What the police call "bailouts"—when people ditch their vehicle and scatter to avoid the pursuit of the Border Patrol—occur two to four times daily in sparsely populated Brooks County.
A recently released report by the National Foundation for American Policy stated that "Immigrant deaths at the border rose by 27 percent in 2012, according to U.S. Border Patrol data." The report also concluded that "the rise in immigrant deaths comes at a time when fewer people are attempting to enter illegally, as measured by the significant drop in apprehensions at the border over the past several years. The evidence suggests an immigrant attempting to cross illegally into the United States today is 8 times more likely to die in the attempt than approximately a decade ago."

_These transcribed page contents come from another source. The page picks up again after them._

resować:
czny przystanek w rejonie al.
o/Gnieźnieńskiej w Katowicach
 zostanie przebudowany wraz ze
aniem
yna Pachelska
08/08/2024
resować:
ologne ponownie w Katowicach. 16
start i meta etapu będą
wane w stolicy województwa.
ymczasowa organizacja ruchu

The Arizona Daily Star, which keeps a "border deaths database" of people who died along the Arizona portion of the border, reported last fall that 157 people died in the deserts and mountains of Arizona in 2012. Presnall Cage, a Texas rancher in Brooks County, has installed fresh water faucets and bright blue water tanks across his property. Cage said he has found the remains of over 100 immigrants on his property, including 16 in the brutal summer of 2012 alone. He told a reporter that companions of a dead immigrant will often leave shoes in the middle of a road, or some other form of marker to indicate a body is nearby. He said he came across such a marker recently, and that he "...knew something was up. Sure enough, there was a body lying in the field and buzzards flying overhead".
The U.S. has funneled an astonishing amount of weaponry, high- and low-tech fencing, and military and police personnel along the entire border for decades. Multiple barricades span the border and extend into the seas. Drones and other spy aircraft buzz overhead. Just three and a half years ago, Obama signed a bill—passed with almost unanimous "bipartisan support" in Congress—pouring $600 million into increased militarization of the border. A year after it passed, he said, "We now have more boots on the ground on the southwest border than at any time in our history. The Border Patrol has 20,000 agents—more than twice as many as there were in 2004, a buildup that began under President Bush and that we have continued."

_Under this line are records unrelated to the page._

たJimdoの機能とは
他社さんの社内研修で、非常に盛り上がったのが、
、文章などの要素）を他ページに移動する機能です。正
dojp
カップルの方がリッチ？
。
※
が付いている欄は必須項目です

Today, Democrats and Republicans have renewed efforts to finalize a major law to control, monitor, and suppress immigrants. What will emerge from these intense and bitter negotiations is uncertain—but it is certain that a major increase in the militarization and repression of the border area will be a key component. Revolution will have further analysis as that process develops.

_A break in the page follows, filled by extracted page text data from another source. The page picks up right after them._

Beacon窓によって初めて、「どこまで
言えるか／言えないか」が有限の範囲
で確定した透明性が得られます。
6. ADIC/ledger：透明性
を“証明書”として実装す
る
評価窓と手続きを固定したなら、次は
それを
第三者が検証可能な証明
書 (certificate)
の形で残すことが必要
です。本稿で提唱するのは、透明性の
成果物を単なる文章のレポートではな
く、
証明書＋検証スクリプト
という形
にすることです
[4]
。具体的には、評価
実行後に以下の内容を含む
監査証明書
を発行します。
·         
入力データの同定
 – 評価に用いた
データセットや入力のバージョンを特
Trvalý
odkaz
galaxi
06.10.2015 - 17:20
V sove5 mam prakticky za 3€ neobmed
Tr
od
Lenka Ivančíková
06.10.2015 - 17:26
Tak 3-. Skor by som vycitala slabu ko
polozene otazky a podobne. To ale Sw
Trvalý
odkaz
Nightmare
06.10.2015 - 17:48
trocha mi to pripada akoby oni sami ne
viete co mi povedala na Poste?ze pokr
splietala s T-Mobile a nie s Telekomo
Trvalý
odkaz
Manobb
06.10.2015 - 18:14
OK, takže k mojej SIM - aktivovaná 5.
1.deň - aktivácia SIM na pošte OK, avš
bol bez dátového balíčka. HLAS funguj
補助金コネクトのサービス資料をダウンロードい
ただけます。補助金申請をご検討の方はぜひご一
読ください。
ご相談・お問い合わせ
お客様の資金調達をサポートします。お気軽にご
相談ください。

But ask yourself : What kind of system routinely and without mercy destroys the possibility of a decent life in people's homelands, and then cruelly punishes them for seeking a livelihood? What kind of system deploys billions of dollars of the most advanced military equipment in the world to use against impoverished women, men, and children who carry all their possessions on their back? What kind of system leaves the bodies of hundreds of people decomposing and unidentified in distant ravines and deserts, with their families and friends never even knowing what happened to them?
What makes all this even more intolerable is that things do not have to be this way. People need to oppose the murderous attacks on immigrants—as part of a movement for revolution to bring this criminal system to an end and bring into being a whole new world.